Otello im Dortmund, Oper

Der Kampf der Alpha-Tiere

„Alternative Fakten“ heißt es seit Kurzem, wenn schlichtweg gelogen wird, um egoistische Interessen durchzuboxen. Macht gewinnen, indem vermeintliche Wahrheiten, die gar keine sind, in die Welt gesetzt werden – und dies so lange, bis sie sich in den Köpfen der Adressaten festgesetzt haben. Mit solchen „alternativen Fakten“ vergiftet auch Jago das Klima, wenn er seinem Chef Otello weiß machen will, Desdemona, seine Gattin, hätte was mit Cassio. Alles Fake – aber so hinterhältig und raffiniert formuliert, dass Otello ziemlich schnell von Misstrauen zerfressen wird. Am Ende wird Desdemona sein Opfer: Mord auf offener Bühne mit zahllosen Messerstichen! Blut fließt ausgiebig, wie häufiger in dieser Inszenierung.

Jens-Daniel Herzog erzählt die Geschichte ganz nüchtern – so nüchtern wie sich auch die Kulissen geben: ein Guckkasten, der sehr in die Breite, nicht sehr in die Höhe und die Tiefe geht. Glatte, weiße Wände, die das Auge des Betrachters anfangs ziemlich anstrengen; ein Raum, der sich durch mehrere verschiebbare Zwischenwände unterteilen lässt und auf diese Weise verschiedene Handlungen parallel in Szene zu setzen gestattet. Das ist clever ersonnen. Und es fließt Blut, viel Blut. Das kommt optisch gut in der weißen Szenerie, verdeutlicht aber auch, dass Unschuldslämmer und Zögerliche einen schlechten Stand haben in dieser Gesellschaft. Denn hier regieren Wölfe, wie die Jagdtrophäe über Otellos Stuhl deutlich macht. In diesem Fall sogar zwei Alpha-Tiere. Und eines muss weichen – Jago oder Otello.

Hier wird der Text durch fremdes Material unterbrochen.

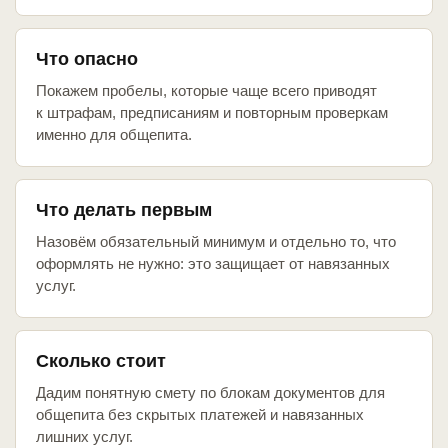
Что опасно
Покажем пробелы, которые чаще всего приводят
к штрафам, предписаниям и повторным проверкам
именно для общепита.
Что делать первым
Назовём обязательный минимум и отдельно то, что
оформлять не нужно: это защищает от навязанных
услуг.
Сколько стоит
Дадим понятную смету по блокам документов для
общепита без скрытых платежей и навязанных
лишних услуг.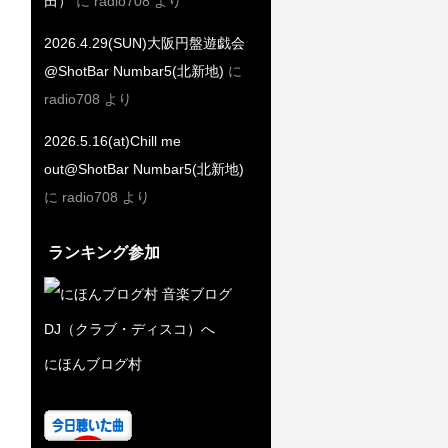
田）
に
radio708
より
2026.4.29(SUN)大阪円盤遊戯会
@ShotBar Numbar5(北新地)
に
radio708
より
2026.5.16(at)Chill me
out@ShotBar Numbar5(北新地)
に
radio708
より
ランキング参加
にほんブログ村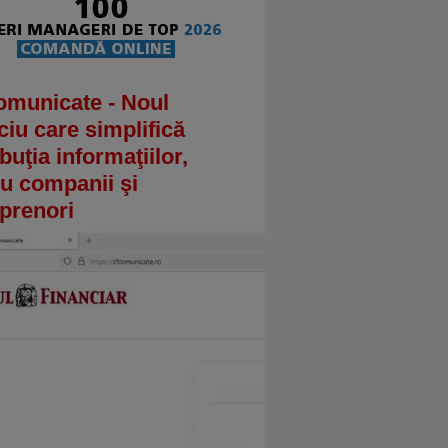
omunicate - Noul
ciu care simplifică
ibuţia informaţiilor,
u companii şi
prenori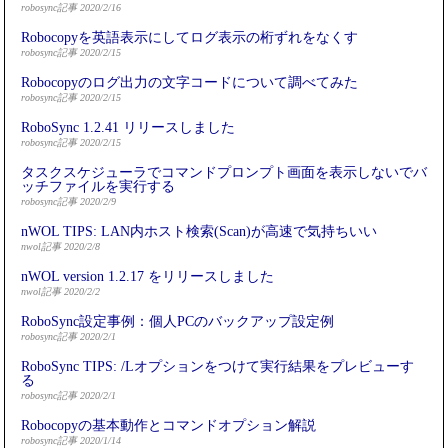
robosync記事 2020/2/16
Robocopyを英語表示にしてログ表示の桁ずれをなくす
robosync記事 2020/2/15
Robocopyのログ出力の文字コードについて調べてみた
robosync記事 2020/2/15
RoboSync 1.2.41 リリースしました
robosync記事 2020/2/15
タスクスケジューラでコマンドプロンプト画面を表示しないでバ
ッチファイルを実行する
robosync記事 2020/2/9
nWOL TIPS: LAN内ホスト検索(Scan)が高速で気持ちいい
nwol記事 2020/2/8
nWOL version 1.2.17 をリリースしました
nwol記事 2020/2/2
RoboSync設定事例：個人PCのバックアップ設定例
robosync記事 2020/2/1
RoboSync TIPS: /Lオプションをつけて実行結果をプレビューす
る
robosync記事 2020/2/1
Robocopyの基本動作とコマンドオプション解説
robosync記事 2020/1/14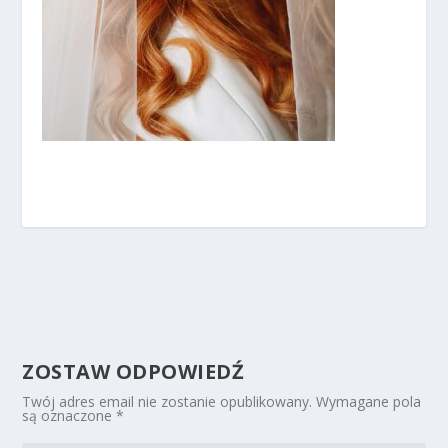
ZOSTAW ODPOWIEDŹ
Twój adres email nie zostanie opublikowany.
Wymagane pola
są oznaczone
*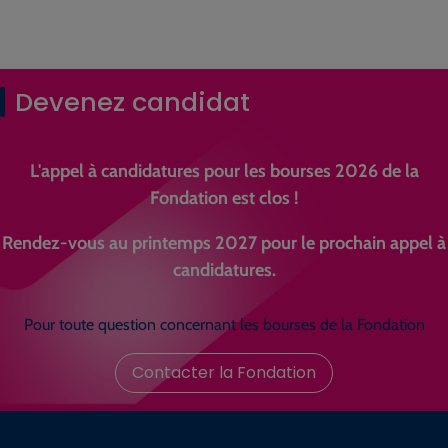
Devenez candidat
L'appel à candidatures pour les bourses 2026 de la
Fondation est clos !
Rendez-vous au printemps 2027 pour le prochain appel à
candidatures.
Pour toute question concernant les bourses de la Fondation
Contacter la Fondation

Es ist wohl die optisch zwar sehr stimmige, akustisch dagegen äußerst problematische Guckkastenbühne, die den Klang der in und auf ihr agierenden Stimmen knallig werden lässt. Das geht, solange schön gesungen wird wie etwa von Emily Newton als Desdemona. Ihr „Weidenlied“ mit anschließendem Gebet zählt gewiss zu den Höhepunkten dieser Inszenierung. Lance Ryan als Otello dagegen kaum: wenn es zwischen Gesang und Geschrei eine Grenze gibt, pendelt Ryan ständig zwischen der einen und der anderen Seite dieser Grenze. Sangmin Lee als fieser Jago mobilisiert mit Noblesse alle Finsternisse seines Basses, verfehlt aber darstellerisch haarscharf das Hinterhältige seiner Rolle. Kleinere Partie, aber fein gesungen: Almerija Delic als Emilia! Auch ihre Kollegen Marc Horus (Cassio), Fritz Steinbacher (Rodrigo), Karl-Heinz Lehner (Ludovico) und Luke Stoker (Montano) agieren optimal.

Am Pult der Dortmunder Philharmoniker steht deren GMD Gabriel Feltz, der glutvoll musizieren lässt, dynamisch weit aufgefächert. Da gibt es nichts zu mäkeln! Meinte auch das Premierenpublikum und sparte nicht mit Applaus. Das Regieteam kassierte Buhs.